Docs / CI

Run trace checks in CI and block on failures.

Use this after debugger + recorder setup: capture traces in code, then gate pull requests and releases on reliability outcomes.

GitHub Action

Use sepurux-gate directly in any workflow step. Pass trace_file + campaign_name to avoid storing UUIDs in secrets — the action uploads the trace and resolves the campaign automatically.

yaml
# Preferred: trace_file + campaign_name — no UUIDs in secrets
- uses: sepurux/sepurux-platform/.github/actions/sepurux-gate@main
  with:
    base_url: ${{ secrets.SEPURUX_API_BASE_URL }}
    token: ${{ secrets.SEPURUX_API_KEY }}
    project_id: ${{ secrets.SEPURUX_PROJECT_ID }}
    trace_file: trace.json           # file written by your test/instrumentation step
    campaign_name: refund-reliability # human-readable name, not a UUID
    min_pass_rate: "0.85"

# Alternative: pass UUIDs directly (no lookup needed)
- uses: sepurux/sepurux-platform/.github/actions/sepurux-gate@main
  with:
    base_url: ${{ secrets.SEPURUX_API_BASE_URL }}
    token: ${{ secrets.SEPURUX_CI_TOKEN }}
    trace_id: ${{ steps.record.outputs.trace_id }}
    campaign_id: ${{ secrets.SEPURUX_CAMPAIGN_ID }}

trace_file

Path to a JSON trace file generated by your test step.
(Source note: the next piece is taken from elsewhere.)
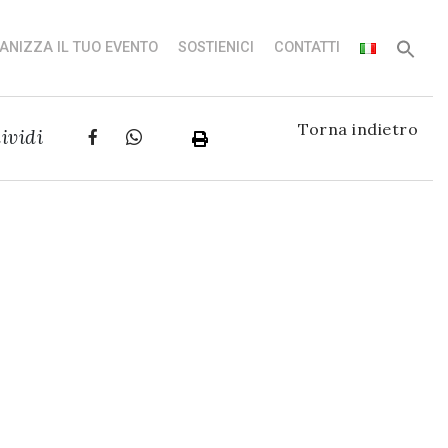
ANIZZA IL TUO EVENTO
SOSTIENICI
CONTATTI
Torna indietro
ividi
The action uploads it and uses the returned trace_id — no pre-existing UUID needed.

campaign_name

Human-readable name of your campaign. The action looks up the UUID via the campaigns API — no secrets to rotate when campaigns change.

Outputs

The step exposes run_id, trace_id, campaign_id, decision (pass|fail), and dashboard_url as step outputs for downstream steps.

Full Workflow Example

Use a dedicated reliability gate job in pull requests and mark it as a required status check in repository branch protection rules.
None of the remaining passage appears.